Copy every entry precisely.

● **Collection entries**
BEGIN

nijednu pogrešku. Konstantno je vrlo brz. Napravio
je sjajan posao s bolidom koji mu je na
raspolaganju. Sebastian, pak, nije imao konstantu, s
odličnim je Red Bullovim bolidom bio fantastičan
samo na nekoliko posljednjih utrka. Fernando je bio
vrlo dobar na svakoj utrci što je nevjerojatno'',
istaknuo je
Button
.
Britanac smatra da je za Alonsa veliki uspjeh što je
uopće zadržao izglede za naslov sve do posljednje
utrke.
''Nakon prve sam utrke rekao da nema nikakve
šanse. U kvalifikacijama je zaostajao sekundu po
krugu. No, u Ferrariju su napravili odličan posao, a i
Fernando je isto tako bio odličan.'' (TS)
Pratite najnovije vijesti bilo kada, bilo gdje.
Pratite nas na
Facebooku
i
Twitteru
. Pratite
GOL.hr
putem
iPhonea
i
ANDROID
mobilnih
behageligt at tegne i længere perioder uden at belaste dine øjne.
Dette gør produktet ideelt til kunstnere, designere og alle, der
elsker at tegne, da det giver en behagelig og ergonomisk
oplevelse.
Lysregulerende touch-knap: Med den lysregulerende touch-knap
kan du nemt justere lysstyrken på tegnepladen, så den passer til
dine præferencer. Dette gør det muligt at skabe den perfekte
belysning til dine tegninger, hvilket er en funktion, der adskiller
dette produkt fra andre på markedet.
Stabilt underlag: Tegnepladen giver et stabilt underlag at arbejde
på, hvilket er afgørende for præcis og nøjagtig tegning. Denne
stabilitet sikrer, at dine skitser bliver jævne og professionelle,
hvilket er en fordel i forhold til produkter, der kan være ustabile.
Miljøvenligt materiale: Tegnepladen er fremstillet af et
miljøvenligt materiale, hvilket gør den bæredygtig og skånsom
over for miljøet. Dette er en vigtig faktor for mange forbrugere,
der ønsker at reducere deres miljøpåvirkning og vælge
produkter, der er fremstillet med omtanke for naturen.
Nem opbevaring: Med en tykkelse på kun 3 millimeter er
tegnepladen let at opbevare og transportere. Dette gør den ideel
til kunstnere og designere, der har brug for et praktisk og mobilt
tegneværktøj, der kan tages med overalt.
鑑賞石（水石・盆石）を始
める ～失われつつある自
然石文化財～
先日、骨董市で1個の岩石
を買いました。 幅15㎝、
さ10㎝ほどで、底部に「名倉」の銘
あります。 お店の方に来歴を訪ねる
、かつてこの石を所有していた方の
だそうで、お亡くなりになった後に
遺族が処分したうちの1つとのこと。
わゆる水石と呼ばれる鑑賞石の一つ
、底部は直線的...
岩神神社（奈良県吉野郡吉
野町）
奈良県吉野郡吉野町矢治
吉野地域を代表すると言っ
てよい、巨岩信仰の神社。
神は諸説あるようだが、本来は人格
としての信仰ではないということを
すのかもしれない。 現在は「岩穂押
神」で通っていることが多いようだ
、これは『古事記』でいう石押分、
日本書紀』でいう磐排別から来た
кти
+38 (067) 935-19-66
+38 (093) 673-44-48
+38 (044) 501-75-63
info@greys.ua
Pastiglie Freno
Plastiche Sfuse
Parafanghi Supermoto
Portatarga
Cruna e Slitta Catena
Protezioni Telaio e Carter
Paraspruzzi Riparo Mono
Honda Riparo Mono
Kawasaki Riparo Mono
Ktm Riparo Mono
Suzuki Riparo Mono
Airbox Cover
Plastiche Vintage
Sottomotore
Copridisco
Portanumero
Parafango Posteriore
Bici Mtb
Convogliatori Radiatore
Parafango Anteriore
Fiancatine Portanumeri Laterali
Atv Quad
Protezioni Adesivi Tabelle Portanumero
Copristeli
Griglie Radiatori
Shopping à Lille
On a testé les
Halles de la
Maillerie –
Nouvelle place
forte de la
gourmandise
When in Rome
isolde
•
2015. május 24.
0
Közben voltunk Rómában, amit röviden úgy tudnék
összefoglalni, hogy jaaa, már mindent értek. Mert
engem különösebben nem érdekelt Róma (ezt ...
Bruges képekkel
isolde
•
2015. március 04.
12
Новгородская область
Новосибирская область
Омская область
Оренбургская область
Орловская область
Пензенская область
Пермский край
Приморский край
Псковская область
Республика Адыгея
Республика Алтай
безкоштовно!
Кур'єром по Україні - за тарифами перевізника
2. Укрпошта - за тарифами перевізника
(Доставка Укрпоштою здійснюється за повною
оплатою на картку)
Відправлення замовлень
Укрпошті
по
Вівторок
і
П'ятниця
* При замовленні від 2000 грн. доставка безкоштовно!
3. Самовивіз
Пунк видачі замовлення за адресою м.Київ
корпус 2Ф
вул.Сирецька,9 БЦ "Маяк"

END

● **WRITTEN REPLY**
nijednu pogrešku. Konstantno je vrlo brz. Napravio
je sjajan posao s bolidom koji mu je na
raspolaganju. Sebastian, pak, nije imao konstantu, s
odličnim je Red Bullovim bolidom bio fantastičan
samo na nekoliko posljednjih utrka. Fernando je bio
vrlo dobar na svakoj utrci što je nevjerojatno'',
istaknuo je
Button
.
Britanac smatra da je za Alonsa veliki uspjeh što je
uopće zadržao izglede za naslov sve do posljednje
utrke.
''Nakon prve sam utrke rekao da nema nikakve
šanse. U kvalifikacijama je zaostajao sekundu po
krugu. No, u Ferrariju su napravili odličan posao, a i
Fernando je isto tako bio odličan.'' (TS)
Pratite najnovije vijesti bilo kada, bilo gdje.
Pratite nas na
Facebooku
i
Twitteru
. Pratite
GOL.hr
putem
iPhonea
i
ANDROID
mobilnih
behageligt at tegne i længere perioder uden at belaste dine øjne.
Dette gør produktet ideelt til kunstnere, designere og alle, der
elsker at tegne, da det giver en behagelig og ergonomisk
oplevelse.
Lysregulerende touch-knap: Med den lysregulerende touch-knap
kan du nemt justere lysstyrken på tegnepladen, så den passer til
dine præferencer. Dette gør det muligt at skabe den perfekte
belysning til dine tegninger, hvilket er en funktion, der adskiller
dette produkt fra andre på markedet.
Stabilt underlag: Tegnepladen giver et stabilt underlag at arbejde
på, hvilket er afgørende for præcis og nøjagtig tegning. Denne
stabilitet sikrer, at dine skitser bliver jævne og professionelle,
hvilket er en fordel i forhold til produkter, der kan være ustabile.
Miljøvenligt materiale: Tegnepladen er fremstillet af et
miljøvenligt materiale, hvilket gør den bæredygtig og skånsom
over for miljøet. Dette er en vigtig faktor for mange forbrugere,
der ønsker at reducere deres miljøpåvirkning og vælge
produkter, der er fremstillet med omtanke for naturen.
Nem opbevaring: Med en tykkelse på kun 3 millimeter er
tegnepladen let at opbevare og transportere. Dette gør den ideel
til kunstnere og designere, der har brug for et praktisk og mobilt
tegneværktøj, der kan tages med overalt.
鑑賞石（水石・盆石）を始
める ～失われつつある自
然石文化財～
先日、骨董市で1個の岩石
を買いました。 幅15㎝、
さ10㎝ほどで、底部に「名倉」の銘
あります。 お店の方に来歴を訪ねる
、かつてこの石を所有していた方の
だそうで、お亡くなりになった後に
遺族が処分したうちの1つとのこと。
わゆる水石と呼ばれる鑑賞石の一つ
、底部は直線的...
岩神神社（奈良県吉野郡吉
野町）
奈良県吉野郡吉野町矢治
吉野地域を代表すると言っ
てよい、巨岩信仰の神社。
神は諸説あるようだが、本来は人格
としての信仰ではないということを
すのかもしれない。 現在は「岩穂押
神」で通っていることが多いようだ
、これは『古事記』でいう石押分、
日本書紀』でいう磐排別から来た
кти
+38 (067) 935-19-66
+38 (093) 673-44-48
+38 (044) 501-75-63
info@greys.ua
Pastiglie Freno
Plastiche Sfuse
Parafanghi Supermoto
Portatarga
Cruna e Slitta Catena
Protezioni Telaio e Carter
Paraspruzzi Riparo Mono
Honda Riparo Mono
Kawasaki Riparo Mono
Ktm Riparo Mono
Suzuki Riparo Mono
Airbox Cover
Plastiche Vintage
Sottomotore
Copridisco
Portanumero
Parafango Posteriore
Bici Mtb
Convogliatori Radiatore
Parafango Anteriore
Fiancatine Portanumeri Laterali
Atv Quad
Protezioni Adesivi Tabelle Portanumero
Copristeli
Griglie Radiatori
Shopping à Lille
On a testé les
Halles de la
Maillerie –
Nouvelle place
forte de la
gourmandise
When in Rome
isolde
•
2015. május 24.
0
Közben voltunk Rómában, amit röviden úgy tudnék
összefoglalni, hogy jaaa, már mindent értek. Mert
engem különösebben nem érdekelt Róma (ezt ...
Bruges képekkel
isolde
•
2015. március 04.
12
Новгородская область
Новосибирская область
Омская область
Оренбургская область
Орловская область
Пензенская область
Пермский край
Приморский край
Псковская область
Республика Адыгея
Республика Алтай
безкоштовно!
Кур'єром по Україні - за тарифами перевізника
2. Укрпошта - за тарифами перевізника
(Доставка Укрпоштою здійснюється за повною
оплатою на картку)
Відправлення замовлень
Укрпошті
по
Вівторок
і
П'ятниця
* При замовленні від 2000 грн. доставка безкоштовно!
3. Самовивіз
Пунк видачі замовлення за адресою м.Київ
корпус 2Ф
вул.Сирецька,9 БЦ "Маяк"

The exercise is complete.